Edward M. David, chairman of the American Student Union chapter, said Dr. Nicholas Murray Butler, president, had refused to interview student committees after promising to discuss the status of the Heidelberg celebration. He declared it was "this stubbornness and refusal to meet with them" which really caused the South Field demonstration last spring.
James Wechsler, former editor of The Columbia Spectator and an officer of the American Student Union, stated that there were two issues involved in the case, one of academic freedom and the other of fair play. "It is very evident that this is an attempt to smash the American Student," he added.
Burke, who was chosen the as president the class in '38, said in his own behalf: "It is a question whether the president, dean and trustees of Columbia will tell me what to think and do or whether I shall do what I think is right."
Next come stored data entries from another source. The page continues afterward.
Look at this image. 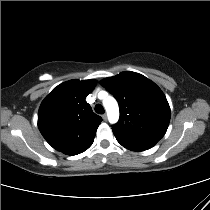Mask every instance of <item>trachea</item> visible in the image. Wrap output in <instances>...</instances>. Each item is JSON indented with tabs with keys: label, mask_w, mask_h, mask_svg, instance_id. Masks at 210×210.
I'll list each match as a JSON object with an SVG mask.
<instances>
[{
	"label": "trachea",
	"mask_w": 210,
	"mask_h": 210,
	"mask_svg": "<svg viewBox=\"0 0 210 210\" xmlns=\"http://www.w3.org/2000/svg\"><path fill=\"white\" fill-rule=\"evenodd\" d=\"M95 112L98 113V114H103L104 113V108L101 104H97L95 106Z\"/></svg>",
	"instance_id": "obj_1"
}]
</instances>
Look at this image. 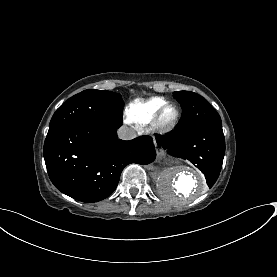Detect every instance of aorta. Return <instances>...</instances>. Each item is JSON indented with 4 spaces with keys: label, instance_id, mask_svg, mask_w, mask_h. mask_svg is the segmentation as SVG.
Masks as SVG:
<instances>
[{
    "label": "aorta",
    "instance_id": "762f6f07",
    "mask_svg": "<svg viewBox=\"0 0 277 277\" xmlns=\"http://www.w3.org/2000/svg\"><path fill=\"white\" fill-rule=\"evenodd\" d=\"M157 180L163 198L175 205L186 204L207 191L202 173L181 160L167 158Z\"/></svg>",
    "mask_w": 277,
    "mask_h": 277
}]
</instances>
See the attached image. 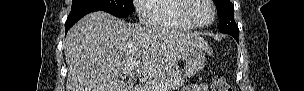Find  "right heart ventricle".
I'll use <instances>...</instances> for the list:
<instances>
[{
    "instance_id": "1",
    "label": "right heart ventricle",
    "mask_w": 304,
    "mask_h": 91,
    "mask_svg": "<svg viewBox=\"0 0 304 91\" xmlns=\"http://www.w3.org/2000/svg\"><path fill=\"white\" fill-rule=\"evenodd\" d=\"M183 0H153L147 6L151 25L166 29L190 30L193 28L181 14Z\"/></svg>"
}]
</instances>
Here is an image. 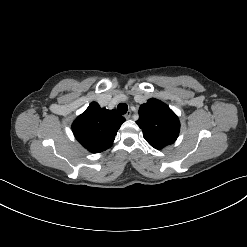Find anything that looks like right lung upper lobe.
Listing matches in <instances>:
<instances>
[{
  "mask_svg": "<svg viewBox=\"0 0 247 247\" xmlns=\"http://www.w3.org/2000/svg\"><path fill=\"white\" fill-rule=\"evenodd\" d=\"M125 118L116 112L101 108L92 102L86 111L77 117L72 130L78 142L91 153L105 151L113 144Z\"/></svg>",
  "mask_w": 247,
  "mask_h": 247,
  "instance_id": "1",
  "label": "right lung upper lobe"
}]
</instances>
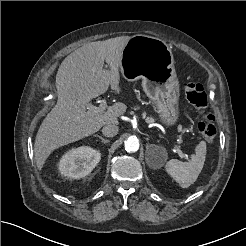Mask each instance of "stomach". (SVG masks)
I'll list each match as a JSON object with an SVG mask.
<instances>
[{"label": "stomach", "instance_id": "0dacf381", "mask_svg": "<svg viewBox=\"0 0 246 246\" xmlns=\"http://www.w3.org/2000/svg\"><path fill=\"white\" fill-rule=\"evenodd\" d=\"M120 70L128 81L142 79V88L161 121L172 126L179 116V81L170 46L147 35H134L126 43Z\"/></svg>", "mask_w": 246, "mask_h": 246}]
</instances>
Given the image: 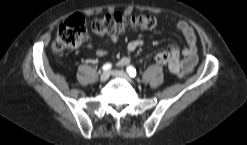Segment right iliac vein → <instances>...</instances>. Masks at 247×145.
Listing matches in <instances>:
<instances>
[{
    "mask_svg": "<svg viewBox=\"0 0 247 145\" xmlns=\"http://www.w3.org/2000/svg\"><path fill=\"white\" fill-rule=\"evenodd\" d=\"M110 77V72L104 71L101 76H100V81L101 82H106Z\"/></svg>",
    "mask_w": 247,
    "mask_h": 145,
    "instance_id": "63e3f726",
    "label": "right iliac vein"
}]
</instances>
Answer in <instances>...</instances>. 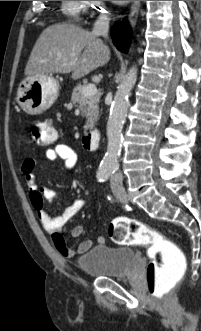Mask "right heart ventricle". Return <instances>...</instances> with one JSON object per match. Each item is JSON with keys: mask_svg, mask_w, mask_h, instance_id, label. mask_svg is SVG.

Vandals using red paint and rolls of absorbent cotton marred the walls of John Jay Hall and South Hall, which houses the Harkness Library, on the Columbia University campus shortly before midnight last night. Except for an abandoned two-gallon can and a quantity of stained cotton, no trace of the perpetrators was found and no motive established for their sabotage. The damage was done between 11:30 P.M. and midnight, according to university authorities.
Police of the West 100th Street station discovered that twenty-five painters employed by the university as a regular maintenance force had recently gone on strike but were unable to determine if the vandalism had resulted from the walkout. They were also attempting to investigate the movements of leaders in the group who held the meeting yesterday in front of Hamilton Hall to urge the reinstatement of Burke.